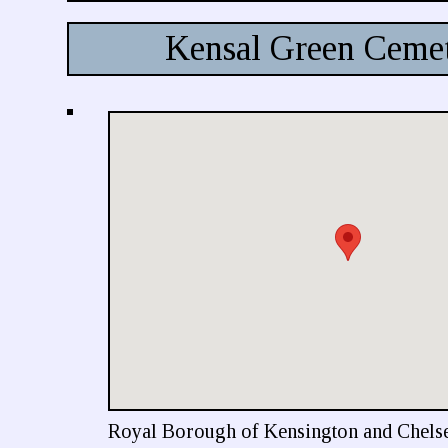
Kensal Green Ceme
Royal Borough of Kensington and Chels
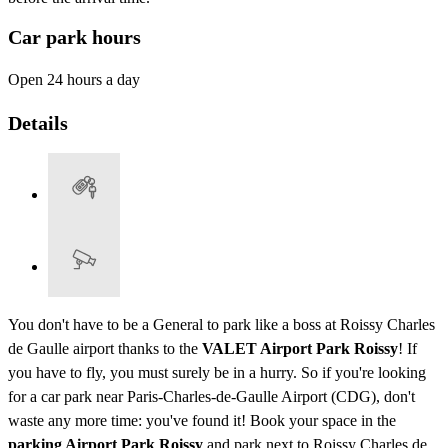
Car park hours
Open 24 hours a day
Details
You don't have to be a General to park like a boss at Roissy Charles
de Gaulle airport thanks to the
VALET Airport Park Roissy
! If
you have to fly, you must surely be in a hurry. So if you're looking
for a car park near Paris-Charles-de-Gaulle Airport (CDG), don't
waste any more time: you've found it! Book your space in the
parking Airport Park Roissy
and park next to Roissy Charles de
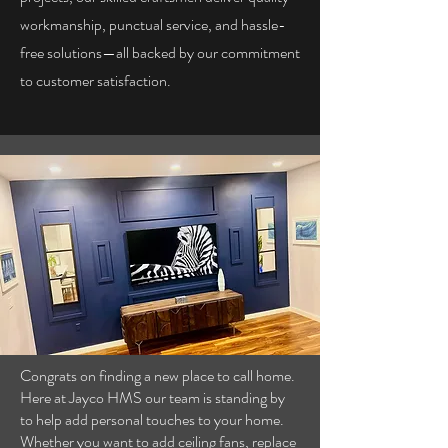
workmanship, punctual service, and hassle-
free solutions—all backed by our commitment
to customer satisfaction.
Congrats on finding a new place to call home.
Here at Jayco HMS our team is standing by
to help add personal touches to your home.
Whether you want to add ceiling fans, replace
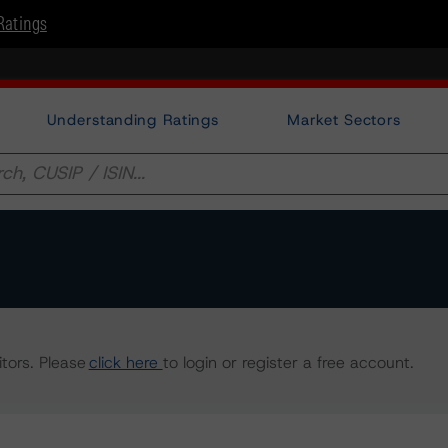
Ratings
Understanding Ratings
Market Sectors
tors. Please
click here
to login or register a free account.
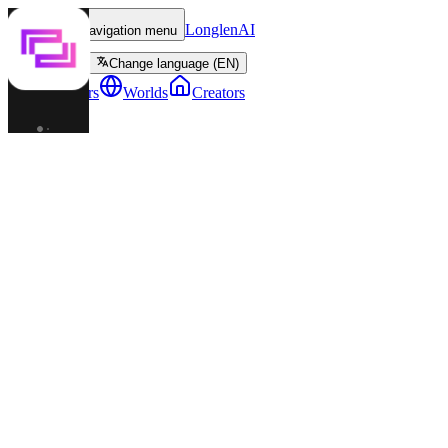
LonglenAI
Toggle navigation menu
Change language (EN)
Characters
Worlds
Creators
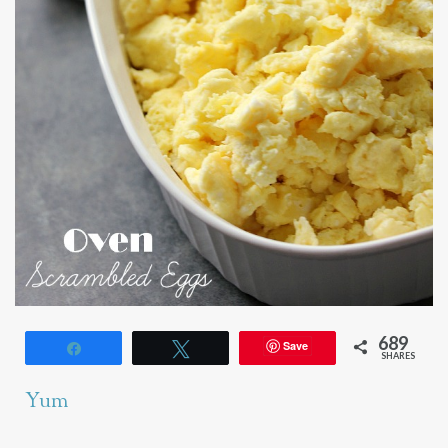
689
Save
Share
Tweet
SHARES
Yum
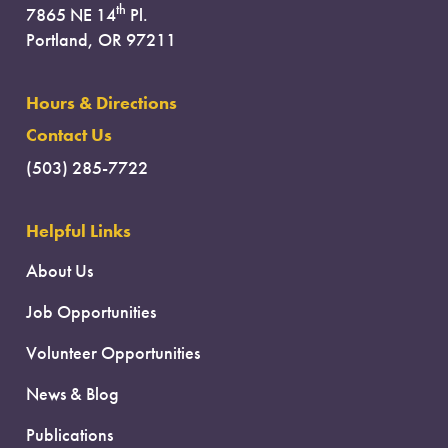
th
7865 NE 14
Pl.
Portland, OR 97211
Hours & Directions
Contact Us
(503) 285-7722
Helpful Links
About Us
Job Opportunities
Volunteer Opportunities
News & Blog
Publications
--
**Task details:** Pictures aren't part of the copy; return each record above exactly.

**Reply to the exercise:**
Kensal Green Ceme
Royal Borough of Kensington and Chels
Car park hours
Open 24 hours a day
Details
You don't have to be a General to park like a boss at Roissy Charles
de Gaulle airport thanks to the
VALET Airport Park Roissy
! If
you have to fly, you must surely be in a hurry. So if you're looking
for a car park near Paris-Charles-de-Gaulle Airport (CDG), don't
waste any more time: you've found it! Book your space in the
parking Airport Park Roissy
and park next to Roissy Charles de
workmanship, punctual service, and hassle-
free solutions—all backed by our commitment
to customer satisfaction.
Congrats on finding a new place to call home.
Here at Jayco HMS our team is standing by
to help add personal touches to your home.
Whether you want to add ceiling fans, replace
Ratings
Understanding Ratings
Market Sectors
tors. Please
click here
to login or register a free account.
LonglenAI
Toggle navigation menu
Change language (EN)
Characters
Worlds
Creators
689
Save
Share
Tweet
SHARES
Yum
th
7865 NE 14
Pl.
Portland, OR 97211
Hours & Directions
Contact Us
(503) 285-7722
Helpful Links
About Us
Job Opportunities
Volunteer Opportunities
News & Blog
Publications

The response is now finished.